Show the lines below that contain the string "value".

[Dataset entries]

---

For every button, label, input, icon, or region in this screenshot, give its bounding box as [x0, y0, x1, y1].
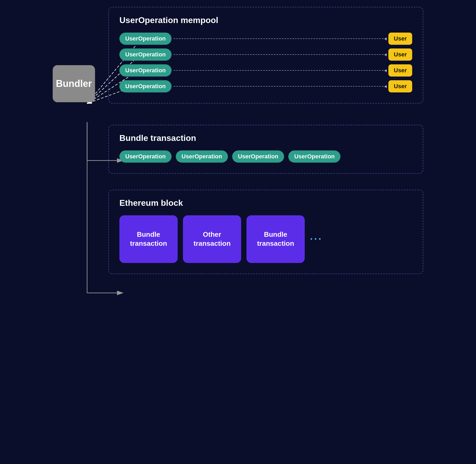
mempool-row: UserOperation User	[119, 48, 412, 61]
userop-pill: UserOperation	[119, 80, 172, 92]
bundler-label: Bundler	[56, 78, 92, 89]
bundler-section: Bundler	[53, 65, 95, 102]
mempool-row: UserOperation User	[119, 64, 412, 77]
mempool-title: UserOperation mempool	[119, 15, 412, 25]
bundler-box: Bundler	[53, 65, 95, 102]
bundle-userop-3: UserOperation	[232, 150, 284, 163]
user-pill: User	[388, 80, 412, 92]
block-bundle-2: Bundletransaction	[246, 215, 305, 263]
row-arrow-3	[174, 70, 386, 71]
eth-blocks: Bundletransaction Othertransaction Bundl…	[119, 215, 412, 263]
block-bundle-1: Bundletransaction	[119, 215, 178, 263]
mempool-row: UserOperation User	[119, 80, 412, 92]
ellipsis-dots: ···	[310, 234, 323, 245]
bundle-userop-2: UserOperation	[176, 150, 228, 163]
row-arrow-2	[174, 54, 386, 55]
row-arrow-4	[174, 86, 386, 87]
ethereum-block-title: Ethereum block	[119, 198, 412, 208]
bundle-userop-4: UserOperation	[288, 150, 340, 163]
userop-pill: UserOperation	[119, 64, 172, 77]
mempool-row: UserOperation User	[119, 33, 412, 45]
userop-pill: UserOperation	[119, 33, 172, 45]
user-pill: User	[388, 48, 412, 61]
userop-pill: UserOperation	[119, 48, 172, 61]
mempool-rows: UserOperation User UserOperation User Us…	[119, 33, 412, 92]
bundle-transaction-panel: Bundle transaction UserOperation UserOpe…	[108, 125, 423, 174]
ethereum-block-panel: Ethereum block Bundletransaction Othertr…	[108, 190, 423, 274]
user-pill: User	[388, 64, 412, 77]
bundle-transaction-title: Bundle transaction	[119, 133, 412, 143]
block-other: Othertransaction	[183, 215, 241, 263]
bundle-pills: UserOperation UserOperation UserOperatio…	[119, 150, 412, 163]
row-arrow-1	[174, 38, 386, 39]
user-pill: User	[388, 33, 412, 45]
bundle-userop-1: UserOperation	[119, 150, 172, 163]
mempool-panel: UserOperation mempool UserOperation User…	[108, 7, 423, 104]
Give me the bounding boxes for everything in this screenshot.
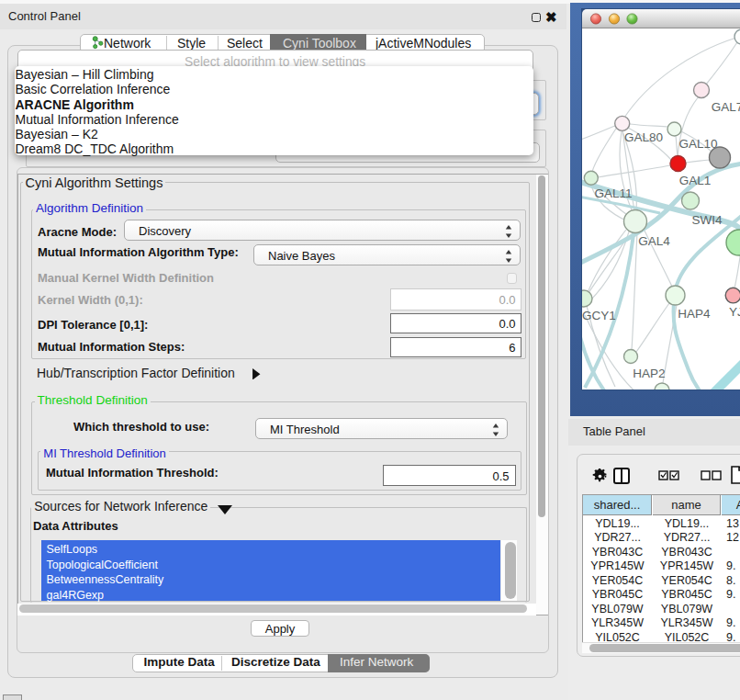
svg-text:GAL10: GAL10 xyxy=(678,137,717,151)
svg-text:HAP4: HAP4 xyxy=(678,307,711,321)
svg-text:YJ: YJ xyxy=(729,305,740,319)
svg-text:GAL4: GAL4 xyxy=(638,234,670,248)
svg-text:GCY1: GCY1 xyxy=(582,309,616,322)
svg-text:GAL11: GAL11 xyxy=(594,186,632,200)
svg-text:GAL80: GAL80 xyxy=(624,130,663,144)
svg-text:GAL1: GAL1 xyxy=(679,174,712,187)
svg-text:HAP2: HAP2 xyxy=(633,367,665,380)
svg-text:GAL7: GAL7 xyxy=(712,100,740,114)
svg-text:SWI4: SWI4 xyxy=(691,213,722,227)
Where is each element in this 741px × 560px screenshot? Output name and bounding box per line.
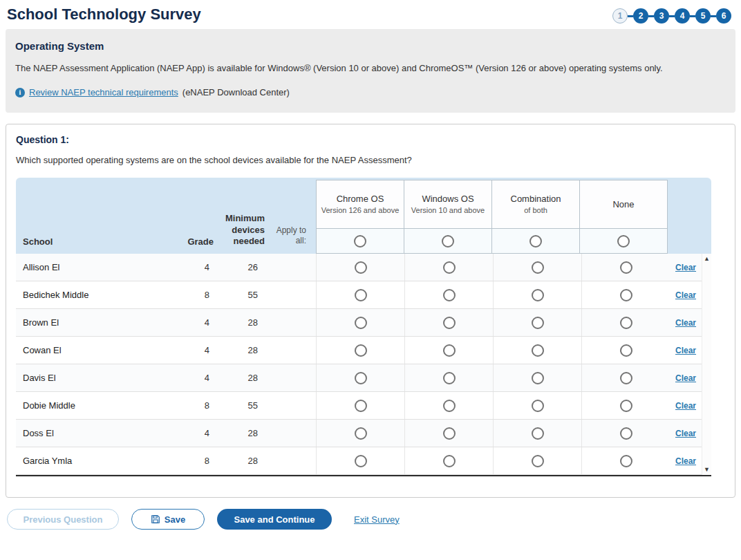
- option-title: Windows OS: [422, 194, 473, 204]
- none-radio[interactable]: [620, 344, 632, 357]
- clear-link[interactable]: Clear: [675, 401, 696, 411]
- step-6[interactable]: 6: [716, 8, 731, 24]
- windows-os-radio[interactable]: [443, 289, 456, 301]
- clear-link[interactable]: Clear: [675, 290, 696, 300]
- combination-radio[interactable]: [532, 289, 544, 301]
- panel-link-row: i Review NAEP technical requirements (eN…: [15, 87, 726, 97]
- clear-cell: Clear: [670, 447, 702, 474]
- footer-actions: Previous Question Save Save and Continue…: [7, 509, 734, 530]
- combination-radio[interactable]: [532, 317, 544, 329]
- combination-radio[interactable]: [532, 261, 544, 274]
- devices-value: 28: [216, 447, 273, 474]
- save-button[interactable]: Save: [131, 509, 205, 530]
- none-radio[interactable]: [620, 372, 632, 384]
- grade-value: 4: [176, 254, 216, 281]
- scroll-down-icon[interactable]: ▼: [704, 467, 710, 473]
- combination-radio[interactable]: [532, 455, 544, 467]
- step-connector: [669, 15, 675, 17]
- apply-spacer: [273, 281, 316, 308]
- none-radio[interactable]: [620, 317, 632, 329]
- step-4[interactable]: 4: [675, 8, 690, 24]
- clear-link[interactable]: Clear: [675, 318, 696, 328]
- scroll-up-icon[interactable]: ▲: [704, 256, 710, 262]
- combination-radio[interactable]: [532, 400, 544, 412]
- combination-radio[interactable]: [532, 344, 544, 357]
- none-radio[interactable]: [620, 261, 632, 274]
- windows-os-radio[interactable]: [443, 400, 456, 412]
- step-1[interactable]: 1: [612, 8, 628, 24]
- header-spacer: [668, 178, 709, 254]
- chrome-os-radio[interactable]: [355, 317, 367, 329]
- previous-question-button[interactable]: Previous Question: [7, 509, 119, 530]
- exit-survey-link[interactable]: Exit Survey: [354, 514, 400, 525]
- none-cell: [581, 420, 670, 447]
- col-header-devices: Minimum devices needed: [216, 178, 273, 254]
- table-row: Allison El 4 26 Clear: [16, 254, 702, 281]
- school-name: Davis El: [16, 364, 176, 391]
- windows-os-cell: [404, 254, 493, 281]
- step-5[interactable]: 5: [695, 8, 711, 24]
- chrome-os-cell: [316, 447, 404, 474]
- combination-header: Combination of both: [491, 180, 580, 229]
- option-title: None: [612, 199, 634, 209]
- combination-radio[interactable]: [532, 427, 544, 440]
- clear-link[interactable]: Clear: [675, 346, 696, 355]
- combination-cell: [493, 254, 581, 281]
- devices-value: 26: [216, 254, 273, 281]
- school-name: Cowan El: [16, 337, 176, 364]
- grade-value: 4: [176, 309, 216, 336]
- chrome-os-cell: [316, 254, 404, 281]
- none-radio[interactable]: [620, 455, 632, 467]
- none-cell: [581, 364, 670, 391]
- windows-os-cell: [404, 364, 493, 391]
- school-name: Bedichek Middle: [16, 281, 176, 308]
- option-column-chrome-os: Chrome OS Version 126 and above: [316, 178, 404, 254]
- apply-all-chrome-radio[interactable]: [354, 235, 366, 248]
- chrome-os-radio[interactable]: [355, 400, 367, 412]
- option-subtitle: of both: [524, 206, 547, 216]
- table-row: Davis El 4 28 Clear: [16, 364, 702, 392]
- option-title: Combination: [511, 194, 561, 204]
- chrome-os-radio[interactable]: [355, 261, 367, 274]
- step-3[interactable]: 3: [654, 8, 669, 24]
- chrome-os-cell: [316, 309, 404, 336]
- none-radio[interactable]: [620, 400, 632, 412]
- apply-all-windows-radio[interactable]: [442, 235, 454, 248]
- school-name: Dobie Middle: [16, 392, 176, 419]
- combination-radio[interactable]: [532, 372, 544, 384]
- chrome-os-radio[interactable]: [355, 344, 367, 357]
- windows-os-radio[interactable]: [443, 427, 456, 440]
- combination-cell: [493, 420, 581, 447]
- chrome-os-cell: [316, 392, 404, 419]
- technical-requirements-link[interactable]: Review NAEP technical requirements: [29, 87, 178, 97]
- question-card: Question 1: Which supported operating sy…: [6, 124, 735, 498]
- grade-value: 8: [176, 447, 216, 474]
- windows-os-radio[interactable]: [443, 317, 456, 329]
- chrome-os-radio[interactable]: [355, 372, 367, 384]
- apply-all-none-radio[interactable]: [617, 235, 630, 248]
- apply-all-combination-radio[interactable]: [529, 235, 542, 248]
- chrome-os-radio[interactable]: [355, 427, 367, 440]
- none-radio[interactable]: [620, 289, 632, 301]
- clear-link[interactable]: Clear: [675, 373, 696, 383]
- apply-spacer: [273, 392, 316, 419]
- table-scrollbar[interactable]: ▲ ▼: [702, 254, 711, 475]
- apply-spacer: [273, 337, 316, 364]
- clear-link[interactable]: Clear: [675, 456, 696, 466]
- save-and-continue-button[interactable]: Save and Continue: [217, 509, 332, 530]
- step-2[interactable]: 2: [633, 8, 648, 24]
- table-row: Garcia Ymla 8 28 Clear: [16, 447, 702, 475]
- school-name: Brown El: [16, 309, 176, 336]
- col-header-grade: Grade: [176, 178, 216, 254]
- chrome-os-radio[interactable]: [355, 455, 367, 467]
- grade-value: 4: [176, 420, 216, 447]
- windows-os-radio[interactable]: [443, 344, 456, 357]
- clear-link[interactable]: Clear: [675, 429, 696, 438]
- question-text: Which supported operating systems are on…: [16, 155, 725, 165]
- chrome-os-radio[interactable]: [355, 289, 367, 301]
- windows-os-radio[interactable]: [443, 455, 456, 467]
- windows-os-radio[interactable]: [443, 372, 456, 384]
- clear-link[interactable]: Clear: [675, 263, 696, 272]
- windows-os-radio[interactable]: [443, 261, 456, 274]
- none-radio[interactable]: [620, 427, 632, 440]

---

**Final answer:**
- devices-value: 28: [216, 447, 273, 474]
- grade-value: 4: [176, 254, 216, 281]
- devices-value: 26: [216, 254, 273, 281]
- grade-value: 4: [176, 309, 216, 336]
- grade-value: 8: [176, 447, 216, 474]
- grade-value: 4: [176, 420, 216, 447]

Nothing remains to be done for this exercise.